Segment Start: Data under study

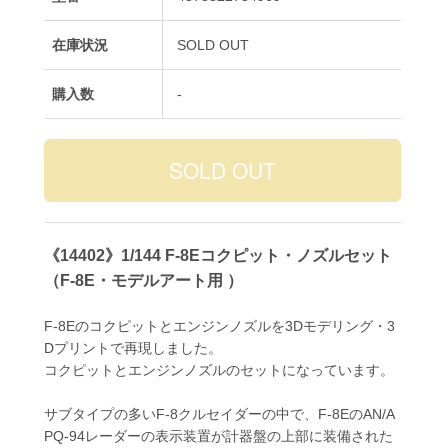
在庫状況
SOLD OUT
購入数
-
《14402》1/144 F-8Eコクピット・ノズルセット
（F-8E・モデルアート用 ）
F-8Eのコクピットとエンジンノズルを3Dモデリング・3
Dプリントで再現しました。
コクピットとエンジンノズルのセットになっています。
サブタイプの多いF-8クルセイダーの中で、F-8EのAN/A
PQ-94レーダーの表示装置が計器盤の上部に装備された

Segment End: Data under study

Although the records contain pictures, the copy should hold only their text, reproduced exactly.

Answer area:
在庫状況
SOLD OUT
購入数
-
《14402》1/144 F-8Eコクピット・ノズルセット
（F-8E・モデルアート用 ）
F-8Eのコクピットとエンジンノズルを3Dモデリング・3
Dプリントで再現しました。
コクピットとエンジンノズルのセットになっています。
サブタイプの多いF-8クルセイダーの中で、F-8EのAN/A
PQ-94レーダーの表示装置が計器盤の上部に装備された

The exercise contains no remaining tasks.